Introducing Short Thoughts Often I’ll have a short thought, more half of a thought really. I will begin to write it down and then the thought will wander off into the long grass and I’ll decide to finish working it out later. Now I have a few dozen half-finished blog posts in my folder and this site sits dormant. So, I’ve decided to exchange fantastic for frequent and to hit publish on shorter thoughts that are not polished or even properly thought through. Enjoy!, but don’t hold me to it, I’m just thinking out loud. You can read some more here

Something has to go…

It seems that in following Jesus something within you, that was alive and very much a part of you has to die in order to find the truer life that Jesus is offering. This is gestured towards in our Baptisms, spoken of explicitly in verses like “Those that give up their life, find it” (Matthew 10:39) and more figuratively in “unless a grain of wheat falls to the ground..” (John 12:24).

This part of us that has to ‘die’ has been thought of as our ego-structure from a psychological perspective, our sin nature from certain strands of new testament interpretation, our false self within psychoanalysis. Which ever perspective you come from discipleship involves certain things dying for other things to be raised up by the power of God.

But, as the cheesy sermon joke goes, “the problem with living sacrifices, is that they keep crawling off the altar”. Every generation it seems finds new ways to resist death, loss and grief.

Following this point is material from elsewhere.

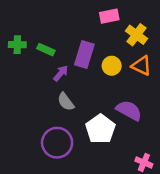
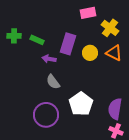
purple arrow: (61, 73) -> (49, 59), turned -120
purple semicircle: (129, 110) -> (115, 109), moved, turned -110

After all, it is the ground zero of our greatest fears, and so we obssess over it, ignore it, avoid it, all the while generally believing somewhere deeper than our cognition that death, quite literally, has the last word.

More than just a playground

In Jonathan Haidt’s book “The Coddling of the American mind – How Good Intentions and Bad Ideas Are Setting Up a Generation for Failure“, he analyses the state of current University students in the US and the unfolding patters that developed their way of being.

Generation Z is the generation born from 1995 onwards, they are experiencing more anxiety and depression than any before. He identifyies as the sources of this reality, a move in the mid-90’s where parents, through fear of abuduction and a range of other dangers that provoked nation-wide paranoia, no longer allowed children to play outside with friends unsupervised. He remarks;

“parenting strategies and laws that make it harder for kids to play on their own pose a serious threat to liberal societies by flipping our default setting from “figure out how to solve this conflict on your own” to “invoke force and/ or third parties whenever conflict arises.”

“The Coddling of the American mind – How Good Intentions and Bad Ideas Are Setting Up a Generation for Failure

What we are left with, Haidt is arguing, is an emerging generation of adults who, instead of being trained to work towards justice though conflict solving skills learnt in the playground, they now simply claim victimhood to adult-authority-figures even as they themselves become adults.

Is suffering necessary for maturity?

This lack of ability to become resilient and to take personal responsibilty as they navigate conflict and offense is now a serious problem for contexts which are seeking to form young people in the ways of Jesus.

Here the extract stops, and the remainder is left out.